Tanggal 30 September menjadi tanggal bersejarah Bangsa Indonesia. Pada tanggal itu tahun 1965 terjadi peristiwa pembunuhan para Jendral. Ini merupakan sejarah kelam negeri ini Bro.
Pada masa pemerintahan Orde Baru, kisah ini lalu difilmkan dengan judul Pengkhianatan Gerakan 30 September/PKI. Agak enggan sebetulnya berbicara tentang sejarah yang simpang siur ini. Karena efek peristiwa yang dulu disebut dengan G30S/PKI ini betul-betul mencoreng sisi kemanusiaan, sebab setelah hari tersebut gelombang pembunuhan massal terhadap pengikut gerakan PKI betul-betul masiv tanpa ampun di berbagai bagian Nusantara tercinta.

Ternyata kebenaran film yang nantinya memicu hal tersebut banyak dipertanyakan keabsahannya oleh para pengamat politik dan sejarah. Dan inilah penyebabnya kenapa film G30S/PKI menghilang karena memang simpang-siur bro.

1. Film Pengkhianatan G30S PKI sudah tidak relevan lagi dengan kondisi zaman sekarang.

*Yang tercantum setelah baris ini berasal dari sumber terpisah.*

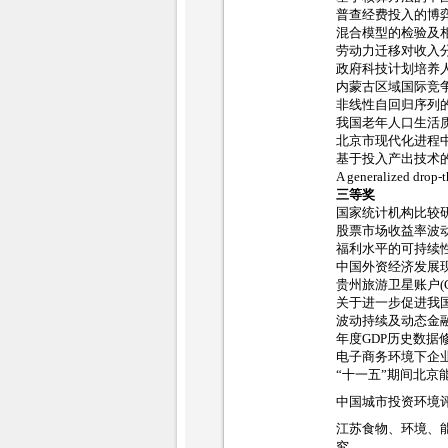
普查经费投入的博
混合模型的检验及
劳动力迁移对收入
政府科技计划培养
内蒙古区域国际竞
非线性自回归序列
我国老年人口生活
北京市现代化进程
基于投入产出技术
A generalized drop-th
三等奖
国家统计机构比较
股票市场收益率波
福利水平的可持续
中国外资经济发展
贵州旅游卫星账户(G
关于进一步促进我
波动持续及动态金
年度GDP历史数据
电子商务环境下企
“十一五”期间北京
中国城市投资环境
江苏食物、环境、能
究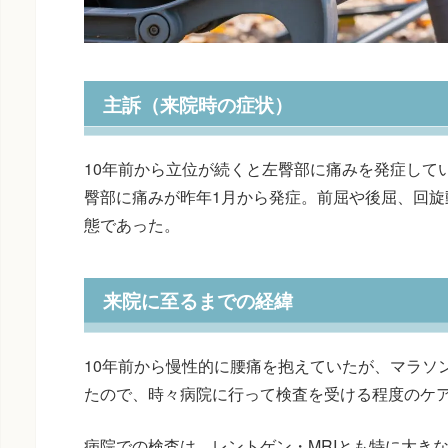
主訴（来院時の症状）
10年前から立位が続くと左臀部に痛みを発症して
臀部に痛みが昨年1月から発症。前屈や後屈、回旋
態であった。
来院に至るまでの経緯
10年前から慢性的に腰痛を抱えていたが、マラソ
たので、時々病院に行って検査を受ける程度のケ
病院での検査は、レントゲン・MRIとも特に大き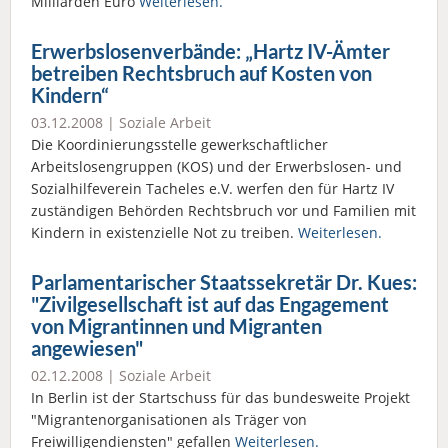
Milliarden Euro
Weiterlesen.
Erwerbslosenverbände: „Hartz IV-Ämter
betreiben Rechtsbruch auf Kosten von
Kindern“
03.12.2008 |
Soziale Arbeit
Die Koordinierungsstelle gewerkschaftlicher
Arbeitslosengruppen (KOS) und der Erwerbslosen- und
Sozialhilfeverein Tacheles e.V. werfen den für Hartz IV
zuständigen Behörden Rechtsbruch vor und Familien mit
Kindern in existenzielle Not zu treiben.
Weiterlesen.
Parlamentarischer Staatssekretär Dr. Kues:
"Zivilgesellschaft ist auf das Engagement
von Migrantinnen und Migranten
angewiesen"
02.12.2008 |
Soziale Arbeit
In Berlin ist der Startschuss für das bundesweite Projekt
"Migrantenorganisationen als Träger von
Freiwilligendiensten" gefallen
Weiterlesen.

Banyaknya kritik yang masuk baik dari politisi, sejarawan maupun budayawan— terkait dengan kepentingan politik Rezim Soeharto di balik Film tersebut.

2. Materi dan isi Film Pengkhianatan G30S PKI sarat dengan nuansa kekerasan. Pengulangan demi pengulangan kekerasan melalui film ini menyebabkan memori masyarakat tidak tersentuh oleh misteri dibalik tragedi G30SPKI, bahkan sampai sekarang, gak ketauan siapa dan apa motifnya bro.

3. Film Pengkhianatan G30S PKI tidak cukup untuk membangkitkan nasionalisme dan sikap-sikap kejuangan rakyat, karena justru dijadikan media dan propaganda untuk melestarikan kekuasaan (saat itu) dengan brand image Orde Lama dan Orde Baru.

4. Film Pengkhianatan G30S PKI, baik langsung maupun tidak langsung, justru bisa dianggap membuka peluang tumbuh berkembangnya ideologi komunis dan bibit-bibit komunisme di Indonesia.

5. Film Pengkhianatan G30S PKI berhenti ditayangkan seiring dengan pamor TVRI yang memudar dan menurun dengan beralihnya pemirsa TV ke chanel-chanel televisi lain yang secara audio visual lebih enak ditonton, meski hanya sekedar menonton sinetron.